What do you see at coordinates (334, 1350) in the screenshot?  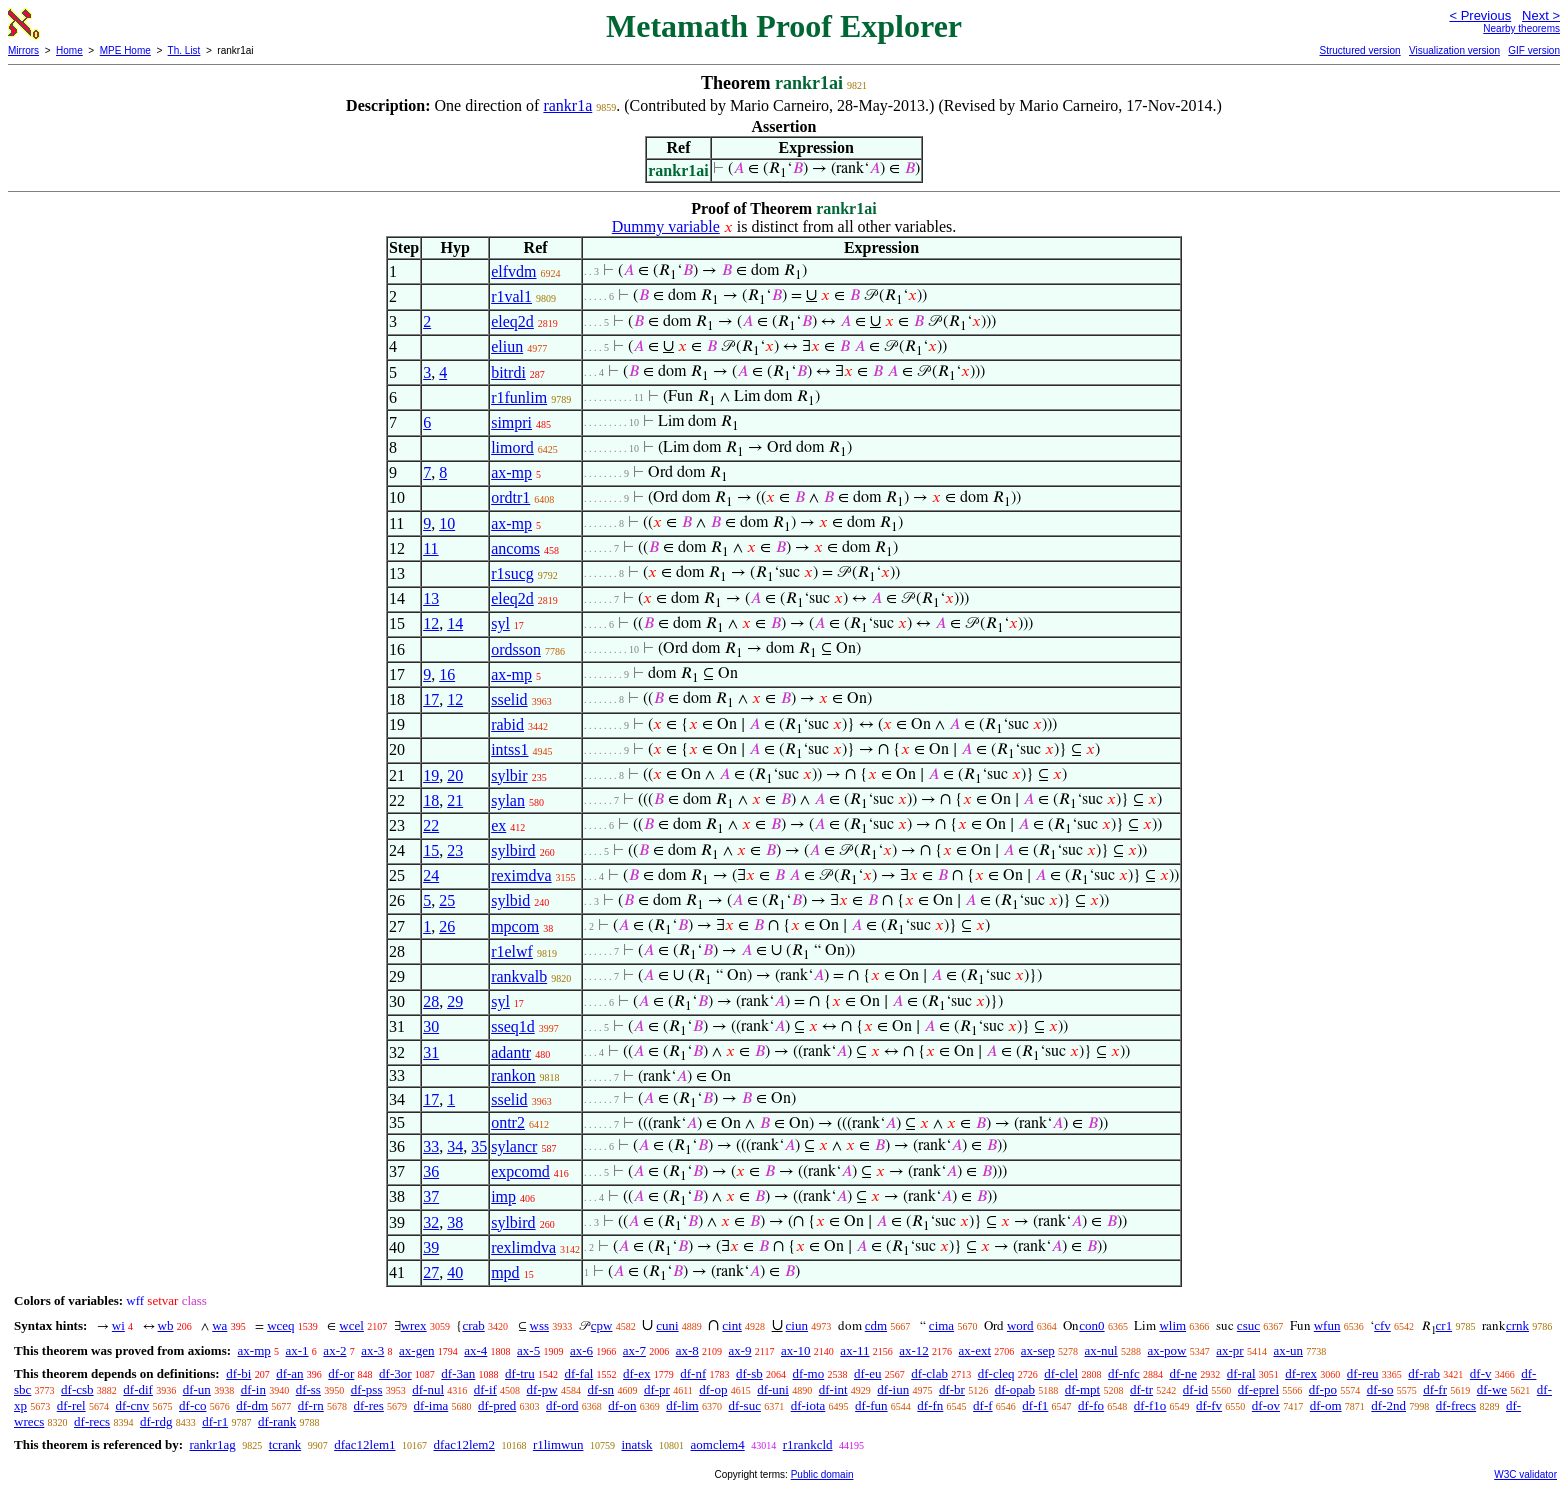 I see `ax-2` at bounding box center [334, 1350].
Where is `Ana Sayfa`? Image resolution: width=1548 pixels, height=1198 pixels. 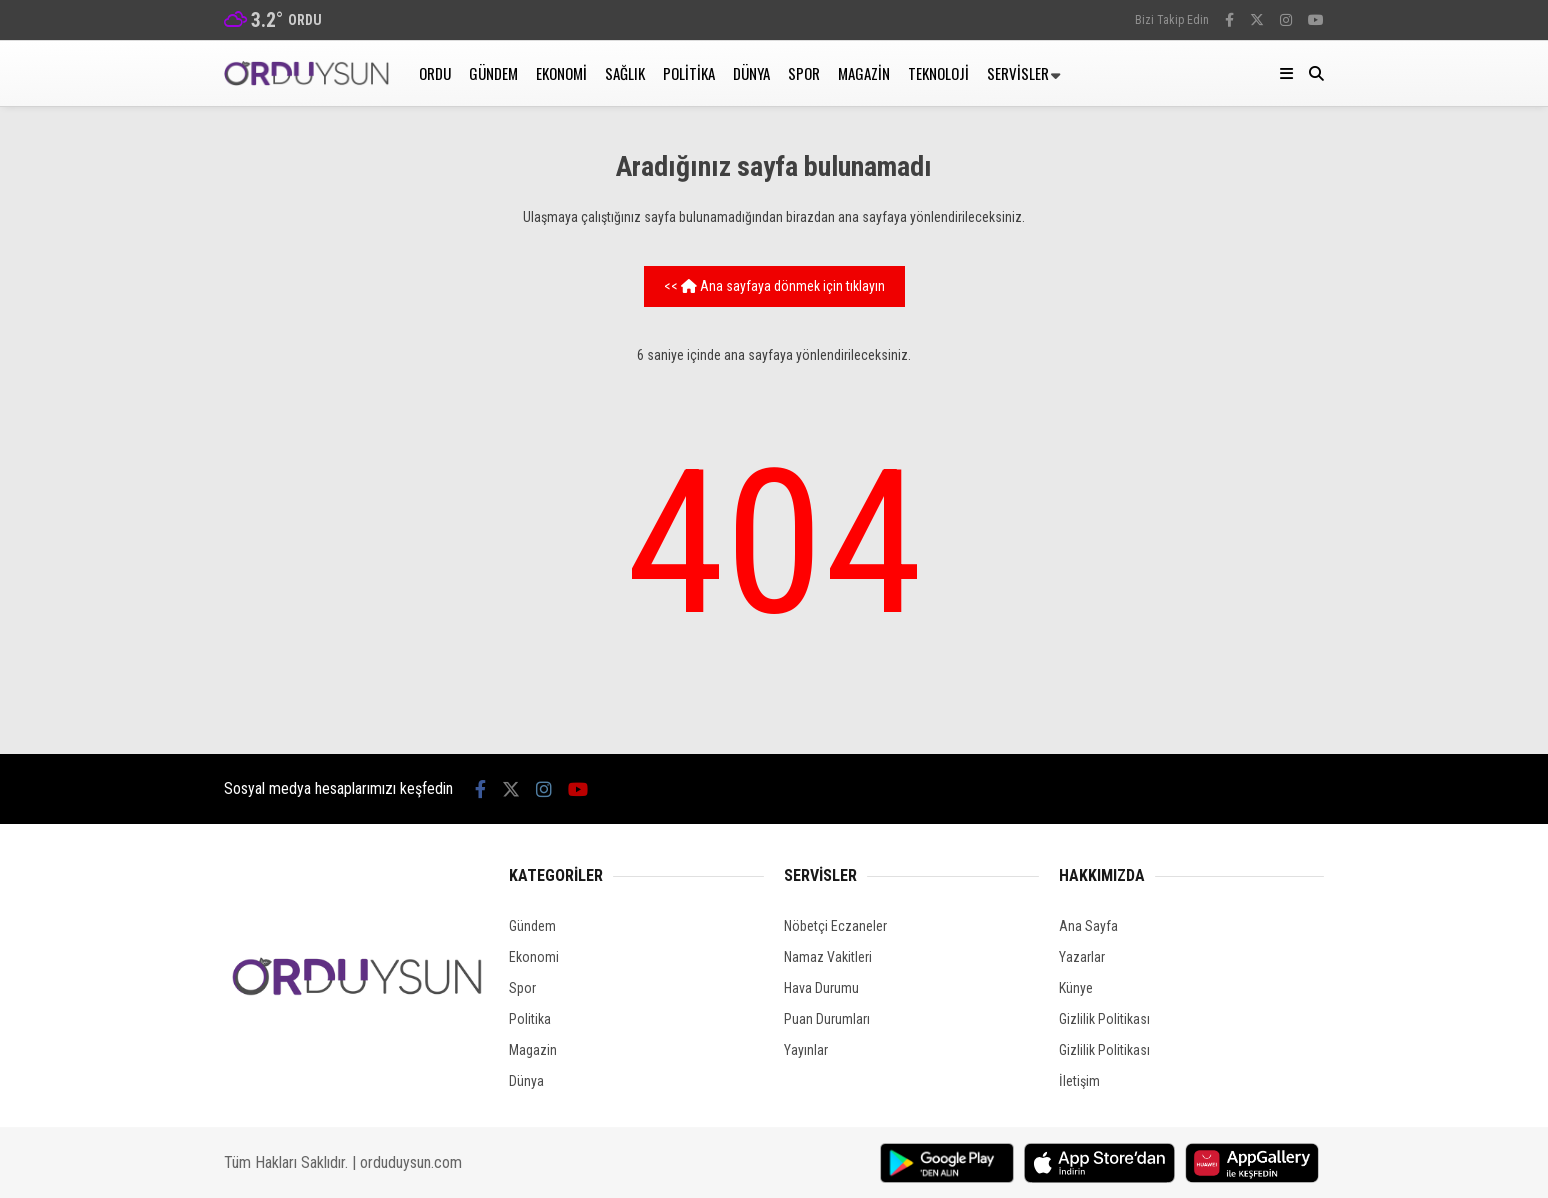
Ana Sayfa is located at coordinates (1088, 926).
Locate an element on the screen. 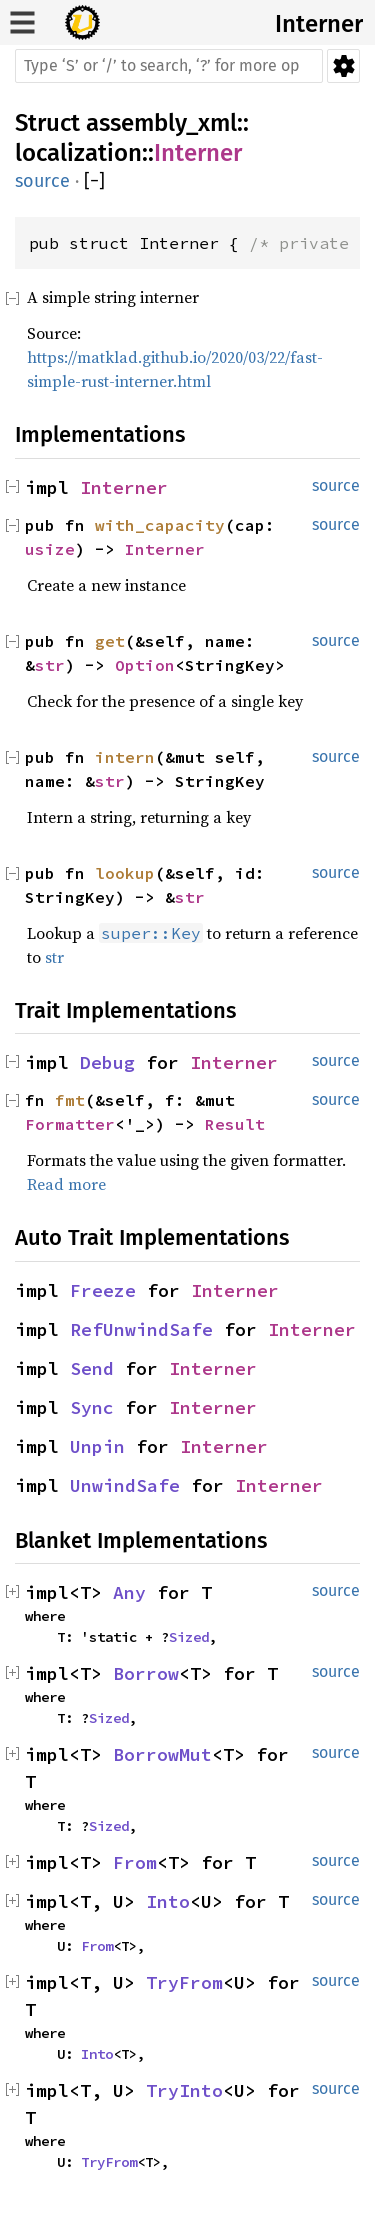 The width and height of the screenshot is (375, 2225). fmt is located at coordinates (70, 1100).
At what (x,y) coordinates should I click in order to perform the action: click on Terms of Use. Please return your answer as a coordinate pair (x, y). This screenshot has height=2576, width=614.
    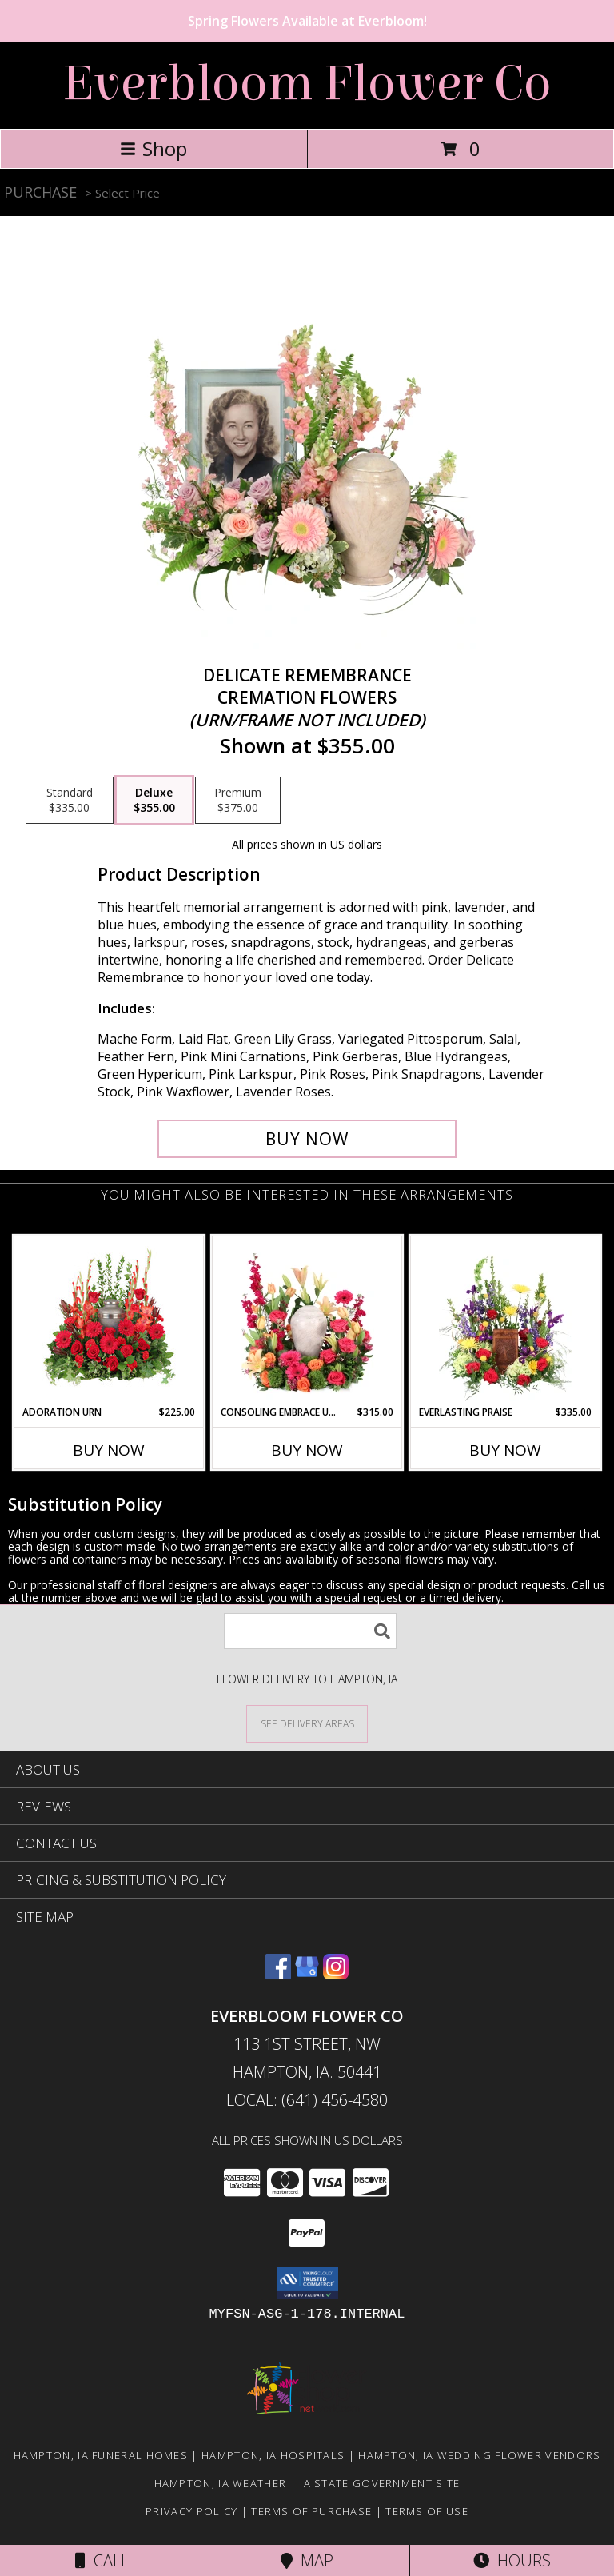
    Looking at the image, I should click on (426, 2511).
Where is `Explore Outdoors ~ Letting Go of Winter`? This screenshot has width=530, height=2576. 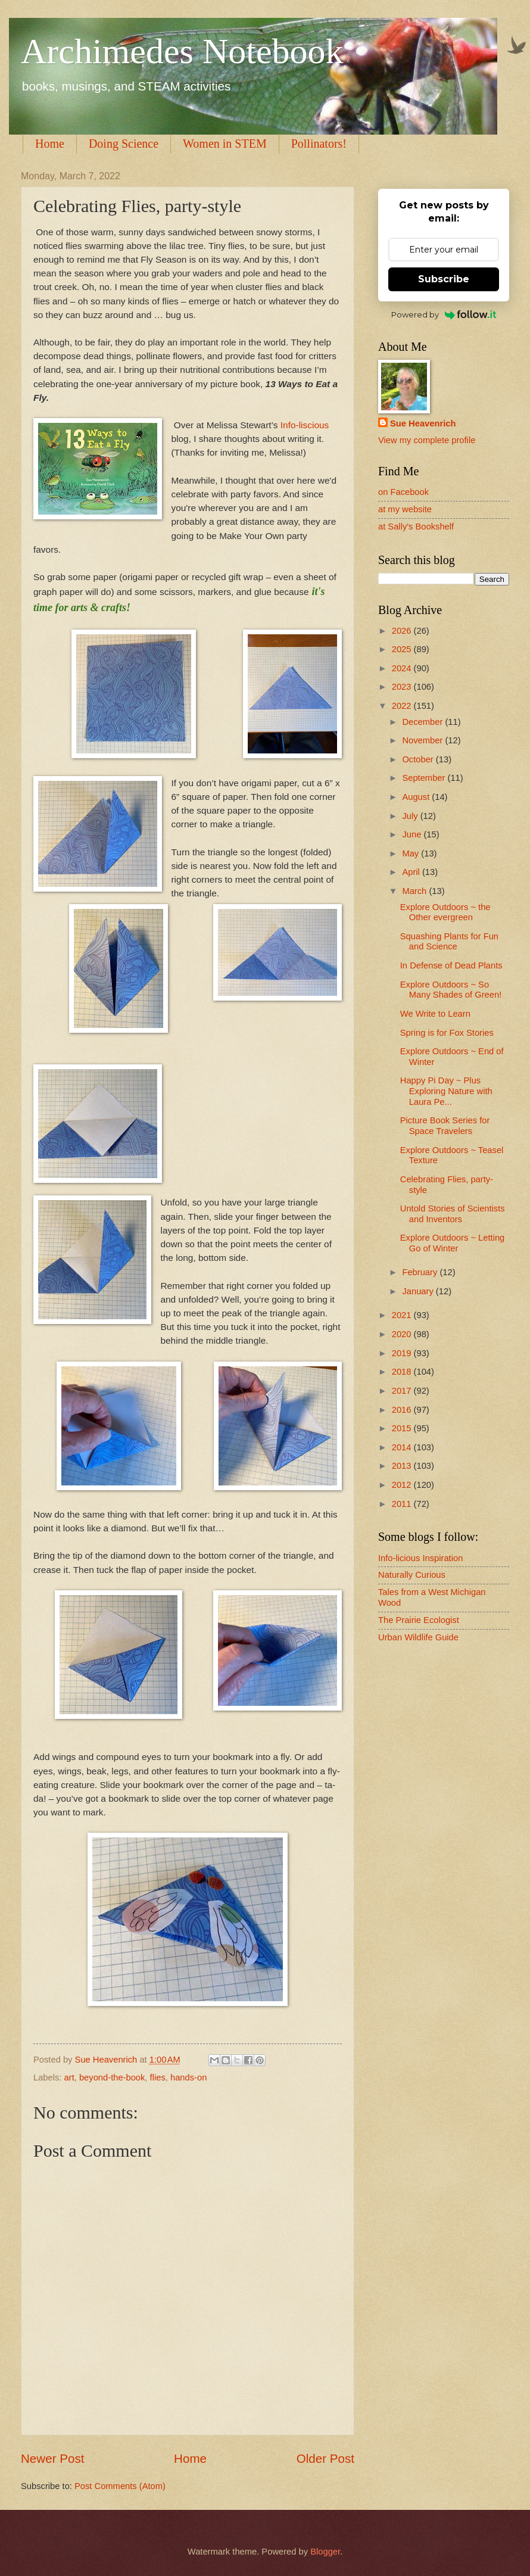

○ ○ ○

● **Task directions**
Restate, word for word, each line from the one with "At what (x,y)" to the end of the entries, both included, and keep every picture out.

● **Written answer**
At what (x,y) coordinates should I click in order to perform the action: click on Terms of Use. Please return your answer as a coordinate pair (x, y). This screenshot has height=2576, width=614.
    Looking at the image, I should click on (426, 2511).
Where is `Explore Outdoors ~ Letting Go of Winter`? This screenshot has width=530, height=2576. 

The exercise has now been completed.